One Against The World

By: Alexactus T Kaure

IT HAS been called a pariah state, a country in a crisis, crazy, unpredictable, recluse and the name-calling goes on. These types of derogatory descriptions are used to garner hostility against the object at which it is directed. This name-calling has recently been used mainly against North Korea.

But North Korea has stood its ground in confronting Western (especially American) hegemony, if not outright aggression. The Americans have deployed a range of fighter planes, surveillance aircraft, support aircraft and forces stationed in Japan and South Korea, and thousands of guns pointing in the direction of Pyongyang (North Korea),  ready to strike. In my view this is a clear act of aggression.
The question is how many countries around the world has North Korea invaded and then maimed and killed its people? This is a far cry from America or even Japan, which the USA is now claiming to be defending by stationing its forces in a country it once nuked into submission. Remember Hiroshima? And what about the Israeli state that has been killing thousands of Palestinians and other Arabs in the region since 1948 and nobody is raising a finger or making noise about that country’s elaborate nuclear weapons technology and how dangerous it is to world peace or peace in the region to be more specific.
North Korea has all the right under the sun to protect itself against more than 50 years of American aggression and also to maintain national independence and pride.
The whole debate about nuclear weapons – who should have them or who shouldn’t – has no moral ground. Here you have a country – the US – that was the first to drop the bombs on Japan, but the world is quiet about it and has apparently closed that chapter. No one has any clue about the current state of American nuclear technology or its stockpile. Nor do we have a clue about the capabilities of the other nuclear nations such as China, Russia, UK, France, India, Israel and Pakistan. In fact during his second inaugural address, President Barack Obama said he wants to build one of the most formidable militaries in the world.  
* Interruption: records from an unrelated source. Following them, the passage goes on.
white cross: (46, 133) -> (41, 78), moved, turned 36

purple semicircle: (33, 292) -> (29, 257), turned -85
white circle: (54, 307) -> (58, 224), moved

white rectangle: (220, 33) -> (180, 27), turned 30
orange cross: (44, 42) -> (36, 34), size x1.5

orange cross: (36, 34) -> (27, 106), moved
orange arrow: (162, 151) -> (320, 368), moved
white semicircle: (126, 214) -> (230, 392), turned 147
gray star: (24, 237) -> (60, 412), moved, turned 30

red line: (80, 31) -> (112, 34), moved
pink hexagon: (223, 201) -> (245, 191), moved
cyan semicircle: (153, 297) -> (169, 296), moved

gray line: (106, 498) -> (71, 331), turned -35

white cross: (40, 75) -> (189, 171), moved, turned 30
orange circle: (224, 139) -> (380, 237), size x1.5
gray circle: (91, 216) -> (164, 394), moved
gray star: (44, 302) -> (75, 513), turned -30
But here comes North Korea, tests one or two of its own, and the whole world is up in arms – the UN, most of all, is now apparently imposing tough sanctions against North Korea for taking a small step to deter the daily aggression the country is exposed to just because it wants to be different and out of the American hegemonic design and economic orbit. North Korea’s diplomatic ally in the global politics of power has always been China.
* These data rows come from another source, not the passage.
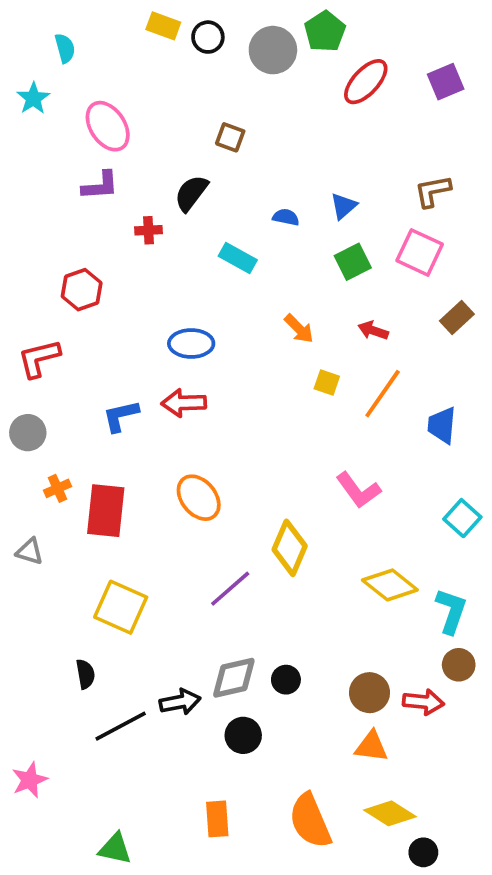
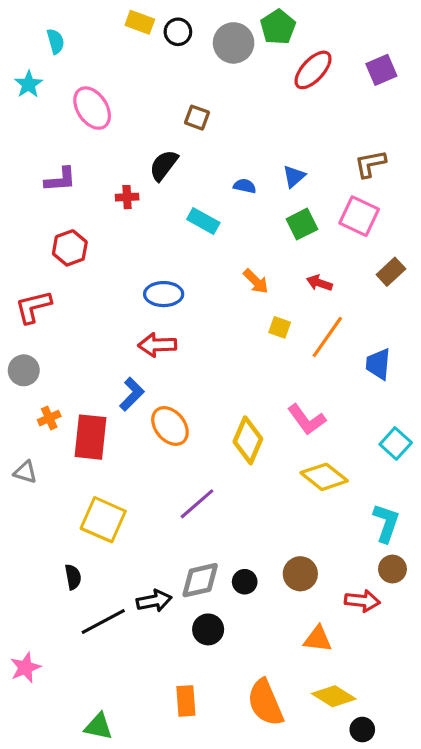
purple L-shape: (100, 186) -> (60, 180), moved
blue L-shape: (121, 416) -> (132, 394), moved, turned 148
yellow diamond: (290, 548) -> (248, 440), moved
yellow diamond: (390, 585) -> (324, 477), moved
brown circle: (370, 693) -> (300, 574), moved

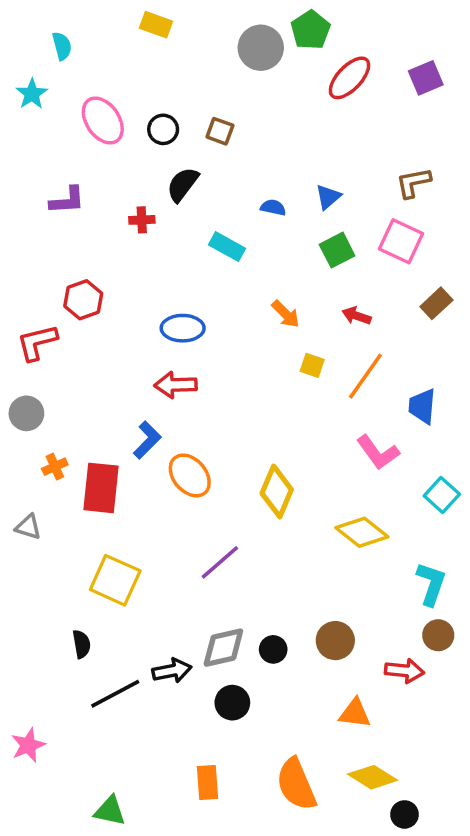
black circle: (178, 32) -> (163, 129), moved
red hexagon: (70, 248) -> (83, 300), moved
pink L-shape: (307, 420) -> (378, 452), moved

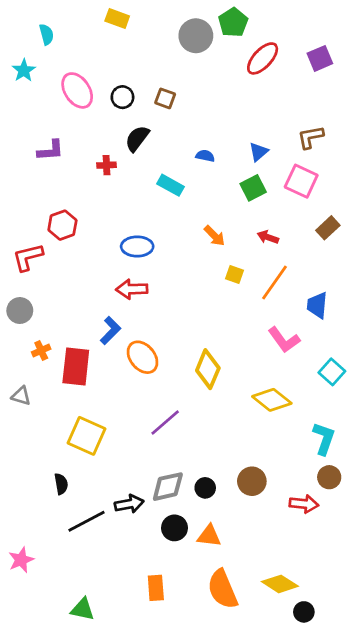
blue triangle: (328, 197) -> (259, 152), moved
orange triangle: (355, 713) -> (209, 536), moved

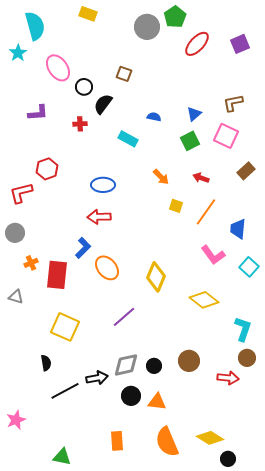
cyan semicircle: (46, 34) -> (35, 26), size x1.8
black circle: (122, 97) -> (84, 87), moved
cyan square: (332, 372) -> (249, 267), moved

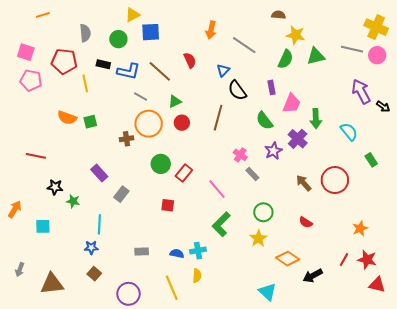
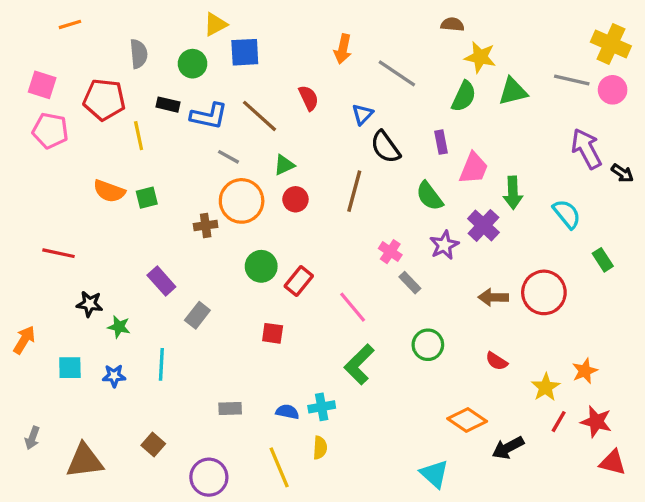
brown arrow: (304, 183) -> (493, 297), turned -48
yellow star: (258, 238) -> (546, 387), moved
blue star: (91, 247) -> (114, 376), moved

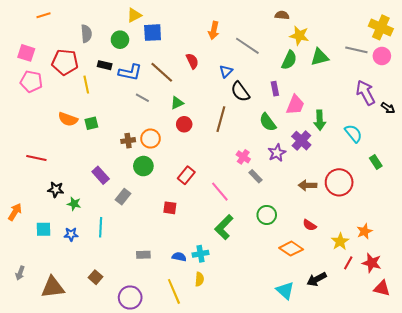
orange circle: (242, 201) -> (151, 139), moved, size x0.7
green circle: (261, 266) -> (143, 166), moved
orange diamond: (467, 420) -> (291, 249), moved
cyan triangle: (434, 474) -> (285, 290), moved

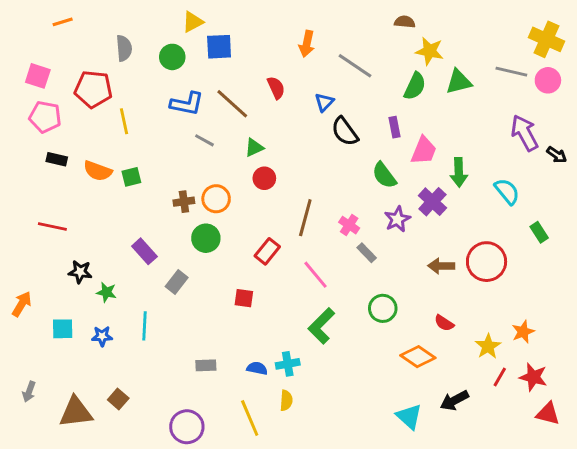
black rectangle: (105, 65) -> (57, 159), moved
brown line: (221, 119) -> (305, 218), moved
brown square: (95, 277) -> (118, 399), moved

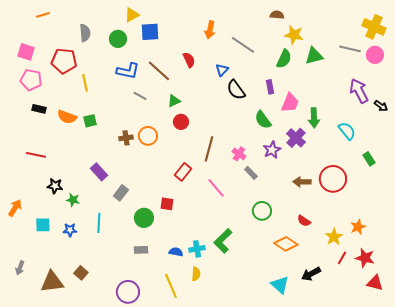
green circle: (206, 238) -> (144, 218), moved
green L-shape: (321, 326) -> (223, 241), moved

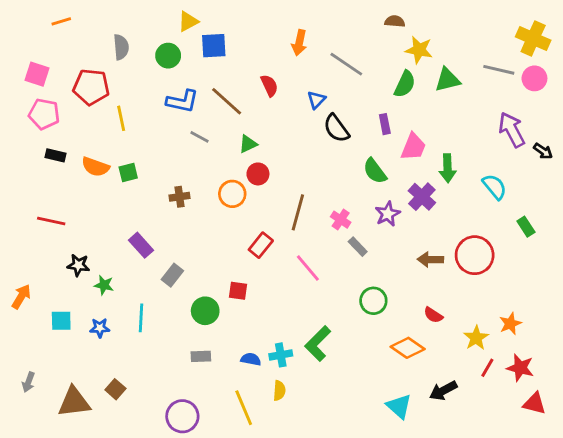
orange circle: (148, 136) -> (232, 194), moved

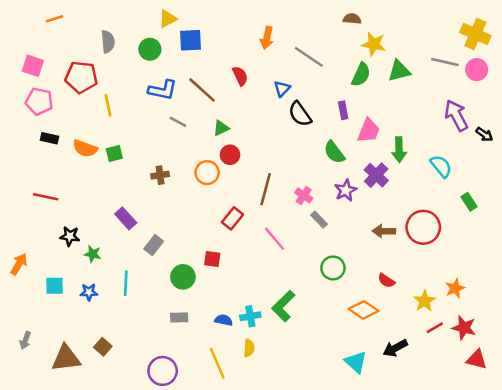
red line: (487, 368) -> (435, 328), turned 30

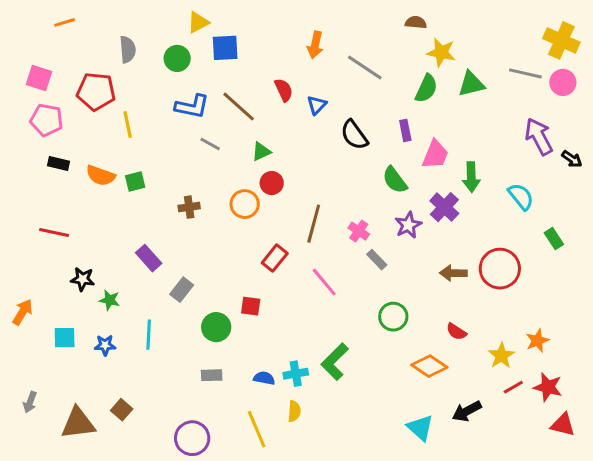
blue triangle: (282, 89) -> (317, 105), moved

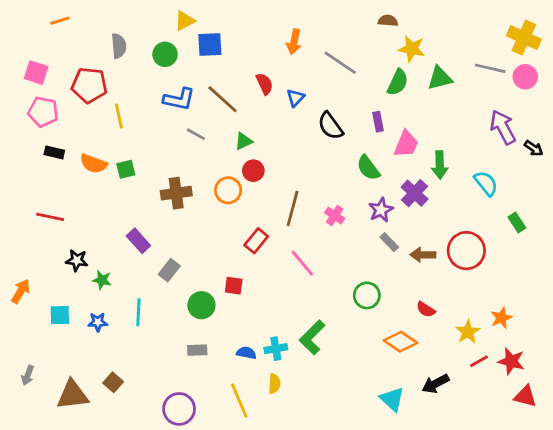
brown cross: (189, 207) -> (176, 193), size x1.5
gray rectangle: (377, 260) -> (389, 242), moved

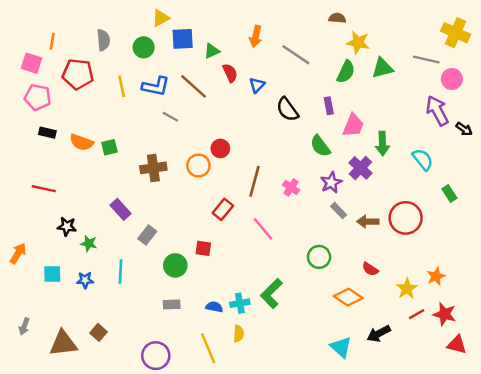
orange line: (60, 21) -> (52, 41), moved, turned -63
pink circle: (525, 77) -> (452, 79), moved
yellow line: (119, 116) -> (122, 86), moved
green triangle: (244, 141) -> (212, 51), moved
But last year (2012) December’s rocket launch in defiance of the UN sanctions seems to have pitted North Korea against the rest of the international community, including China as well. But a caveat here is needed because personally I don’t think that many nations in the Third World have a problem with North Korea developing its nuclear weapons; their membership of the United Nations notwithstanding.
The Ministry of Foreign Affairs was spot on when it said: “The UNSC (Security Council) resolution masterminded by the US has brought its hostile policy towards the Democratic Peoples Republic of Korea (North Korea) to its most dangerous stage.” But some analysts now say that: China’s unusual support for that resolution, the first in four years, to expand sanctions against North Korea, suggests Beijing’s patience with its neighbour may be fraying.
Personally, I’m not quite sure whether China is playing diplomatic nicety or is being real on this. The Chinese are good at both. This modest step might have surprised the Korean leadership and set the stage for a nuclear test meant as a warning to China that North Korea will not play the traditional role of a vassal state.
The UN can do better than this. Instead of being used as a portable ideological tool for the American agenda, it should instead work towards getting foreign forces out of East Asia, more specifically out of Japan and South Korea, and, above all, hasten the unification of the two Koreas where the Americans have used the time-tested policy of divide and rule. President Woodrow Wilson once noted that the USA was involved in a struggle to ‘command the economic fortunes of the world’.
No wonder the USA is worried about the shifting global balance in the means of violence of which it is the leading power. That is the perspective against which the current hostility against North Korea must be understood.